— What you will do —
Find how many lines in this data contain the string "obra". Respond with only that number.

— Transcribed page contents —
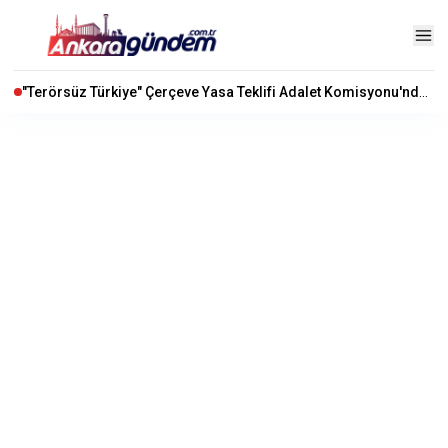
"Terörsüz Türkiye" Çerçeve Yasa Teklifi Adalet Komisyonu'nda Kabul Edildi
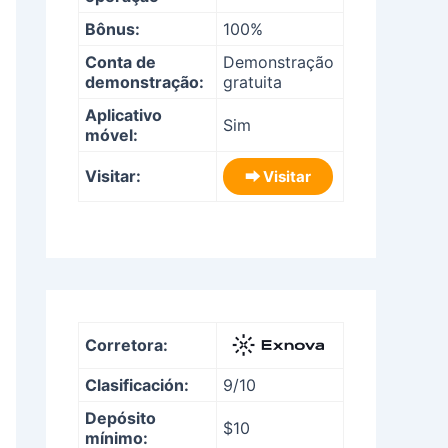
Bônus:
100%
Conta de
Demonstração
demonstração:
gratuita
Aplicativo
Sim
móvel:
Visitar:
⮕ Visitar
Corretora:
Clasificación:
9/10
Depósito
$10
mínimo:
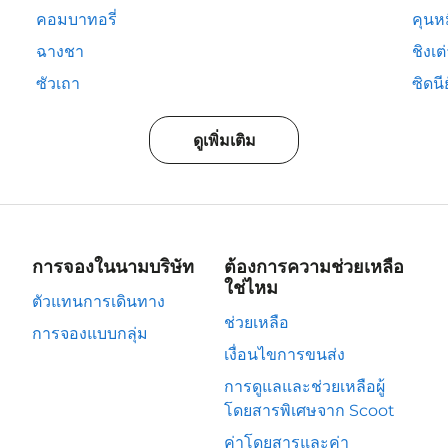
คอมบาทอรี่
คุนห
ฉางชา
ชิงเต
ซัวเถา
ซิดนีย
ดูเพิ่มเติม
การจองในนามบริษัท
ต้องการความช่วยเหลือ
ใช่ไหม
ตัวแทนการเดินทาง
ช่วยเหลือ
การจองแบบกลุ่ม
เงื่อนไขการขนส่ง
การดูแลและช่วยเหลือผู้
โดยสารพิเศษจาก Scoot
ค่าโดยสารและค่า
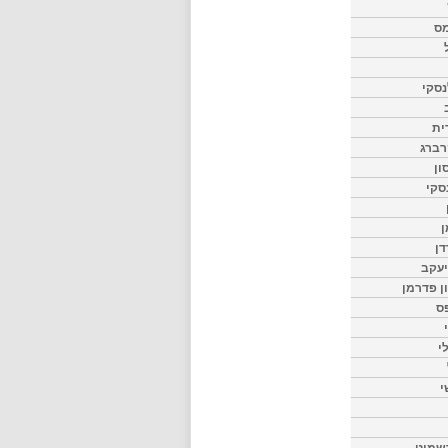
מס
סקי
ית
רברג
ון
סקי
ן
דן
יעקב
ון פדרמן
ס
י
י
שמיט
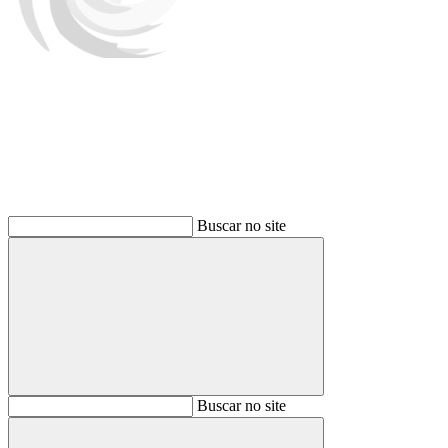
Buscar
Buscar no site
Buscar
Buscar no site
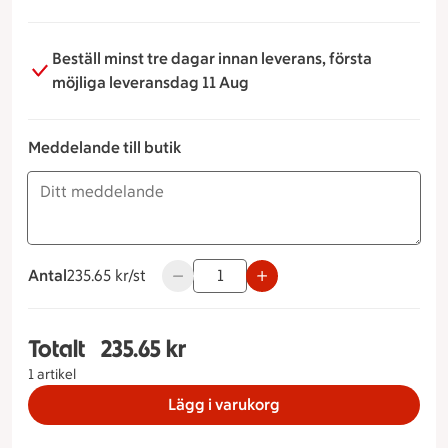
Beställ minst tre dagar innan leverans, första
möjliga leveransdag 11 Aug
Meddelande till butik
Antal
235.65 kronor styck
235.65 kr/st
Använd knapparna för att minska eller ö
Totalt
235.65 kr
Totalt 1 stycken Bärkestubbe med räkor, 235.65 
1 artikel
Lägg i varukorg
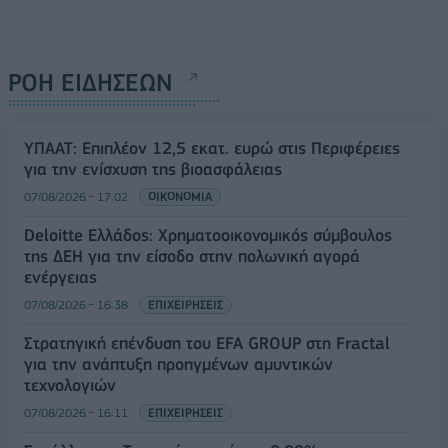
ΡΟΗ ΕΙΔΗΣΕΩΝ
ΥΠΑΑΤ: Επιπλέον 12,5 εκατ. ευρώ στις Περιφέρειες
για την ενίσχυση της βιοασφάλειας
07/08/2026 - 17:02
ΟΙΚΟΝΟΜΙΑ
Deloitte Ελλάδος: Χρηματοοικονομικός σύμβουλος
της ΔΕΗ για την είσοδο στην πολωνική αγορά
ενέργειας
07/08/2026 - 16:38
ΕΠΙΧΕΙΡΗΣΕΙΣ
Στρατηγική επένδυση του EFA GROUP στη Fractal
για την ανάπτυξη προηγμένων αμυντικών
τεχνολογιών
07/08/2026 - 16:11
ΕΠΙΧΕΙΡΗΣΕΙΣ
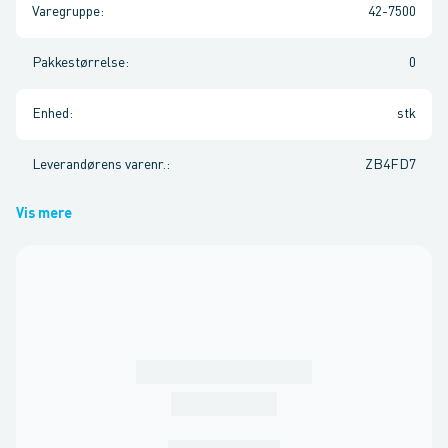
Varegruppe
:
42-7500
Pakkestørrelse
:
0
Enhed
:
stk
Leverandørens varenr.
:
ZB4FD7
Vis mere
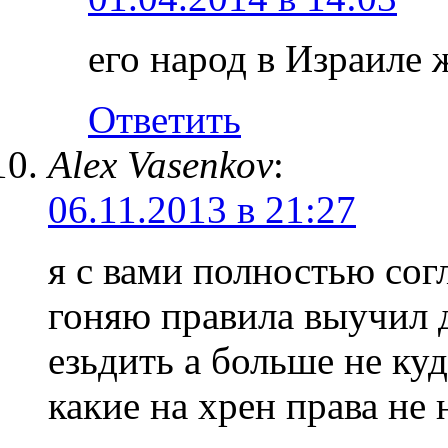
его народ в Израиле 
Ответить
Alex Vasenkov
:
06.11.2013 в 21:27
я с вами полностью согл
гоняю правила выучил 
езьдить а больше не куд
какие на хрен права не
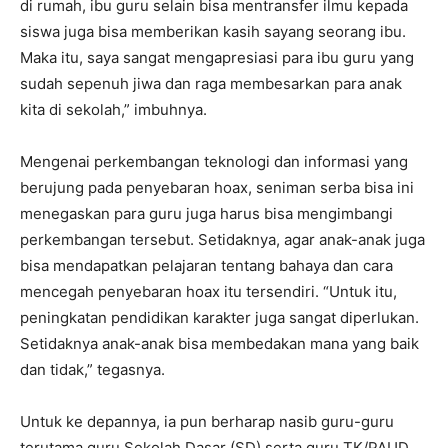
di rumah, ibu guru selain bisa mentransfer ilmu kepada
siswa juga bisa memberikan kasih sayang seorang ibu.
Maka itu, saya sangat mengapresiasi para ibu guru yang
sudah sepenuh jiwa dan raga membesarkan para anak
kita di sekolah,” imbuhnya.
Mengenai perkembangan teknologi dan informasi yang
berujung pada penyebaran hoax, seniman serba bisa ini
menegaskan para guru juga harus bisa mengimbangi
perkembangan tersebut. Setidaknya, agar anak-anak juga
bisa mendapatkan pelajaran tentang bahaya dan cara
mencegah penyebaran hoax itu tersendiri. “Untuk itu,
peningkatan pendidikan karakter juga sangat diperlukan.
Setidaknya anak-anak bisa membedakan mana yang baik
dan tidak,” tegasnya.
Untuk ke depannya, ia pun berharap nasib guru-guru
terutama guru Sekolah Dasar (SD) serta guru TK/PAUD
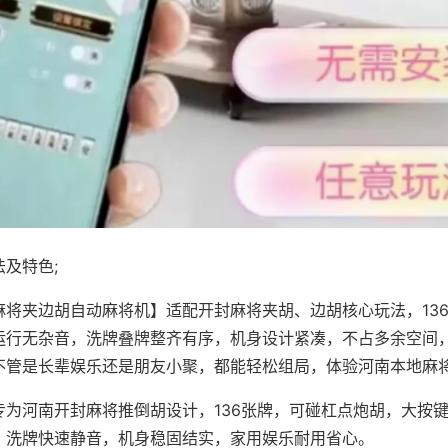
及特色;
麻将夹边胡自动麻将机】适配开封麻将夹胡、边胡核心玩法，13
运行无杂音，洗牌叠牌整齐有序，机身设计紧凑，不占多余空间
不管是长辈娱乐还是朋友小聚，都能轻松组局，体验河南本地麻
专为河南开封麻将推倒胡设计，136张牌，可碰杠点炮胡，大按
，洗牌快速静音，机身稳固结实，家用娱乐耐用省心。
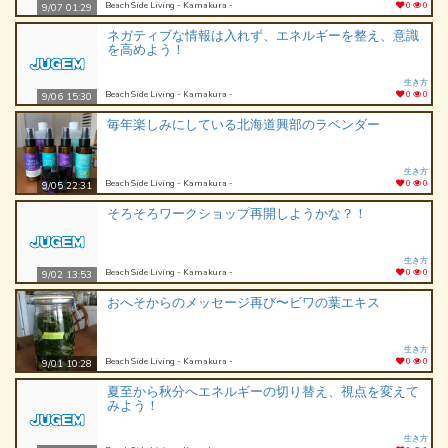
Beach Side Living - Kamakura -
0
0
9/07 01:29
ネガティブな情報は入れず、エネルギーを整え、意識
を高めよう！
生き方
Beach Side Living - Kamakura -
0
0
9/06 15:30
毎年楽しみにしている北海道興部のラベンダー
生き方
Beach Side Living - Kamakura -
0
0
9/05 22:31
そろそろワークショップ再開しようかな？！
生き方
Beach Side Living - Kamakura -
0
0
9/02 13:53
おへそからのメッセージ再び〜ビワの葉エキス
生き方
Beach Side Living - Kamakura -
0
0
9/01 10:28
夏至から秋分へエネルギーの切り替え、視点を変えて
みよう！
生き方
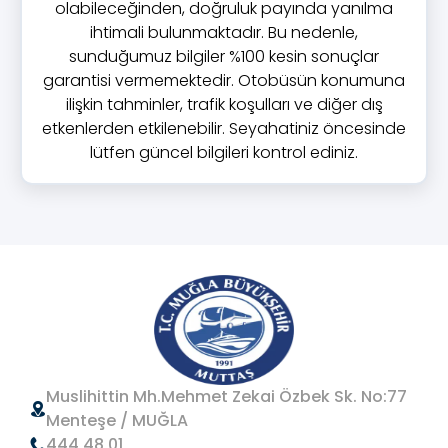
olabileceğinden, doğruluk payında yanılma
ihtimali bulunmaktadır. Bu nedenle,
sunduğumuz bilgiler %100 kesin sonuçlar
garantisi vermemektedir. Otobüsün konumuna
ilişkin tahminler, trafik koşulları ve diğer dış
etkenlerden etkilenebilir. Seyahatiniz öncesinde
lütfen güncel bilgileri kontrol ediniz.
Muslihittin Mh.Mehmet Zekai Özbek Sk. No:77
Menteşe / MUĞLA
444 48 01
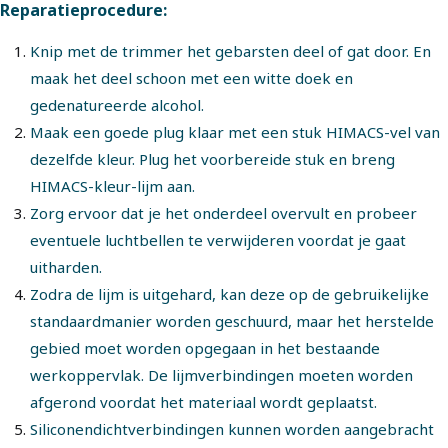
Reparatieprocedure:
Knip met de trimmer het gebarsten deel of gat door. En
maak het deel schoon met een witte doek en
gedenatureerde alcohol.
Maak een goede plug klaar met een stuk HIMACS-vel van
dezelfde kleur. Plug het voorbereide stuk en breng
HIMACS-kleur-lijm aan.
Zorg ervoor dat je het onderdeel overvult en probeer
eventuele luchtbellen te verwijderen voordat je gaat
uitharden.
Zodra de lijm is uitgehard, kan deze op de gebruikelijke
standaardmanier worden geschuurd, maar het herstelde
gebied moet worden opgegaan in het bestaande
werkoppervlak.
De lijmverbindingen moeten worden
afgerond voordat het materiaal wordt geplaatst.
Siliconendichtverbindingen kunnen worden aangebracht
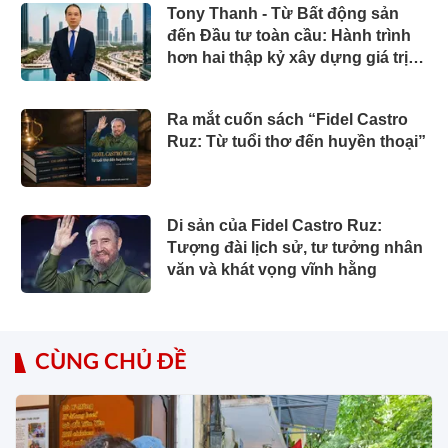
Tony Thanh - Từ Bất động sản
đến Đầu tư toàn cầu: Hành trình
hơn hai thập kỷ xây dựng giá trị
của một doanh nhân Việt tại Úc
Ra mắt cuốn sách “Fidel Castro
Ruz: Từ tuổi thơ đến huyền thoại”
Di sản của Fidel Castro Ruz:
Tượng đài lịch sử, tư tưởng nhân
văn và khát vọng vĩnh hằng
CÙNG CHỦ ĐỀ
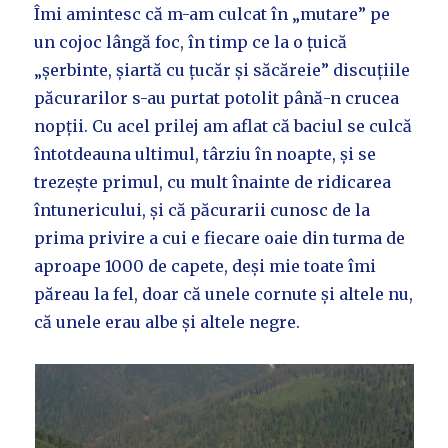
Îmi amintesc că m-am culcat în „mutare” pe
un cojoc lângă foc, în timp ce la o țuică
„șerbinte, șiartă cu țucăr și săcăreie” discuțiile
păcurarilor s-au purtat potolit până-n crucea
nopții. Cu acel prilej am aflat că baciul se culcă
întotdeauna ultimul, târziu în noapte, și se
trezește primul, cu mult înainte de ridicarea
întunericului, și că păcurarii cunosc de la
prima privire a cui e fiecare oaie din turma de
aproape 1000 de capete, deși mie toate îmi
păreau la fel, doar că unele cornute și altele nu,
că unele erau albe și altele negre.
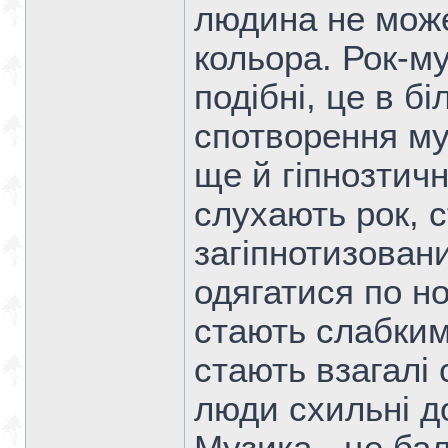
людина не може
кольора. Рок-му
подібні, це в б
спотворення му
ще й гіпнозтичн
слухають рок, 
загіпнотизован
одягатися по н
стають слабким
стають взагалі
люди схильні до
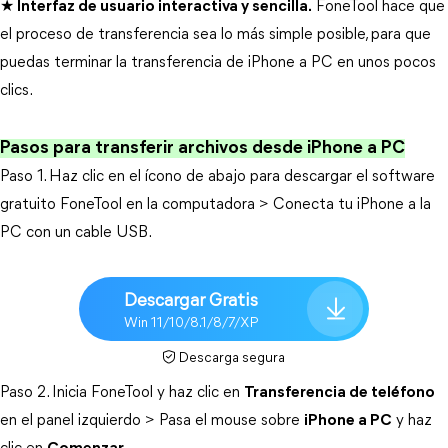
★ Interfaz de usuario interactiva y sencilla.
FoneTool hace que
el proceso de transferencia sea lo más simple posible, para que
puedas terminar la transferencia de iPhone a PC en unos pocos
clics.
Pasos para transferir archivos desde iPhone a PC
Paso 1. Haz clic en el ícono de abajo para descargar el software
gratuito FoneTool en la computadora > Conecta tu iPhone a la
PC con un cable USB.
Descargar Gratis
Win 11/10/8.1/8/7/XP
Descarga segura
Paso 2. Inicia FoneTool y haz clic en
Transferencia de teléfono
en el panel izquierdo > Pasa el mouse sobre
iPhone a PC
y haz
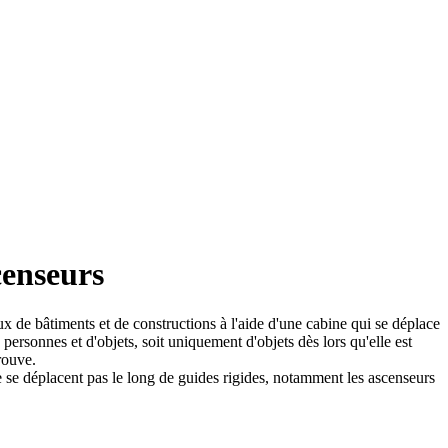
censeurs
x de bâtiments et de constructions à l'aide d'une cabine qui se déplace
e personnes et d'objets, soit uniquement d'objets dès lors qu'elle est
rouve.
 se déplacent pas le long de guides rigides, notamment les ascenseurs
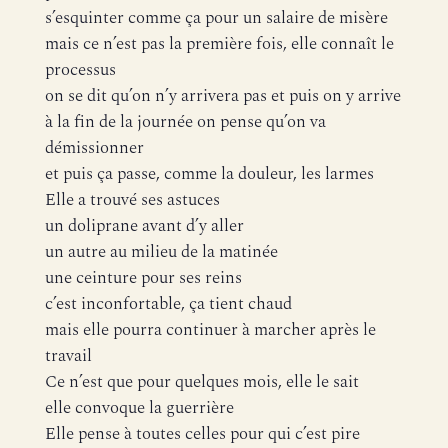
s’esquinter comme ça pour un salaire de misère
mais ce n’est pas la première fois, elle connaît le
processus
on se dit qu’on n’y arrivera pas et puis on y arrive
à la fin de la journée on pense qu’on va
démissionner
et puis ça passe, comme la douleur, les larmes
Elle a trouvé ses astuces
un doliprane avant d’y aller
un autre au milieu de la matinée
une ceinture pour ses reins
c’est inconfortable, ça tient chaud
mais elle pourra continuer à marcher après le
travail
Ce n’est que pour quelques mois, elle le sait
elle convoque la guerrière
Elle pense à toutes celles pour qui c’est pire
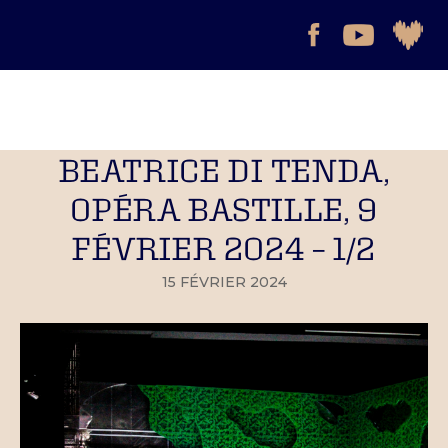
BEATRICE DI TENDA,
OPÉRA BASTILLE, 9
FÉVRIER 2024 – 1/2
15 FÉVRIER 2024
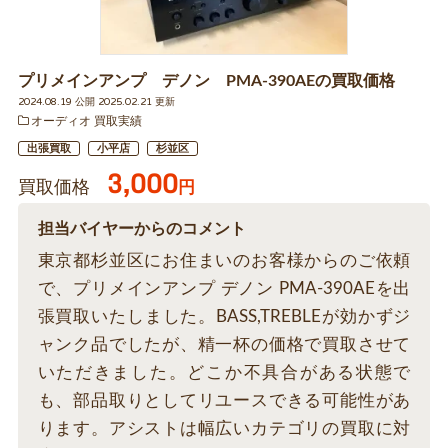
プリメインアンプ デノン PMA-390AEの買取価格
2024.08.19 公開 2025.02.21 更新
オーディオ 買取実績
出張買取
小平店
杉並区
3,000
買取価格
円
担当バイヤーからのコメント
東京都杉並区にお住まいのお客様からのご依頼
で、プリメインアンプ デノン PMA-390AEを出
張買取いたしました。BASS,TREBLEが効かずジ
ャンク品でしたが、精一杯の価格で買取させて
いただきました。どこか不具合がある状態で
も、部品取りとしてリユースできる可能性があ
ります。アシストは幅広いカテゴリの買取に対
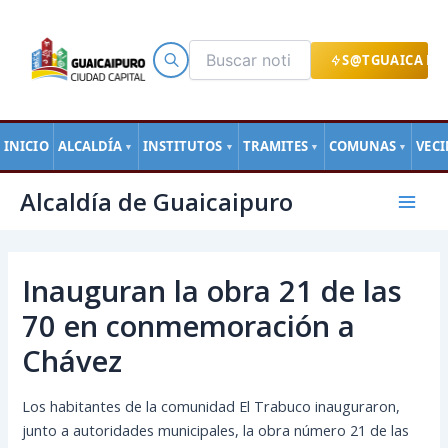
Ir
al
contenido
S@TGUAICA EN
INICIO
ALCALDÍA
INSTITUTOS
TRAMITES
COMUNAS
VEC
▼
▼
▼
▼
Navegación
Mai
Alcaldía de Guaicaipuro
de
Men
entradas
Inauguran la obra 21 de las
70 en conmemoración a
Chávez
Los habitantes de la comunidad El Trabuco inauguraron,
junto a autoridades municipales, la obra número 21 de las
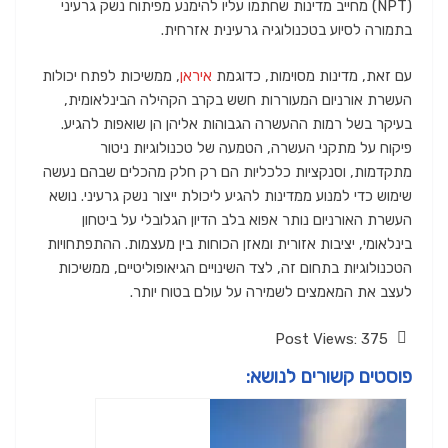
(NPT) מחייב מדינות שחתמו עליו להימנע מפיתוח נשק גרעיני
בתמורה לסיוע בטכנולוגיה גרעינית אזרחית.
עם זאת, מדינות מסוימות, כדוגמת
איראן
, ממשיכות לפתח יכולות
העשרת אורניום המעוררות חשש בקרב הקהילה הבינלאומית,
בעיקר בשל רמות ההעשרה הגבוהות אליהן הן שואפות להגיע.
פיקוח על מתקני העשרה, הטמעה של טכנולוגיות ניטור
מתקדמות, וסנקציות כלכליות הם רק חלק מהכלים שבהם נעשה
שימוש כדי למנוע ממדינות להגיע ליכולת ייצור נשק גרעיני. נושא
העשרת האורניום נותר אפוא בלב הדיון הגלובלי על ביטחון
בינלאומי, יציבות אזורית ומאזן הכוחות בין מעצמות. ההתפתחויות
הטכנולוגיות בתחום זה, לצד השינויים הגיאופוליטיים, ממשיכות
לעצב את המאמצים לשמירה על עולם בטוח יותר.
Post Views:
375
פוסטים קשורים לנושא:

— Final answer —
2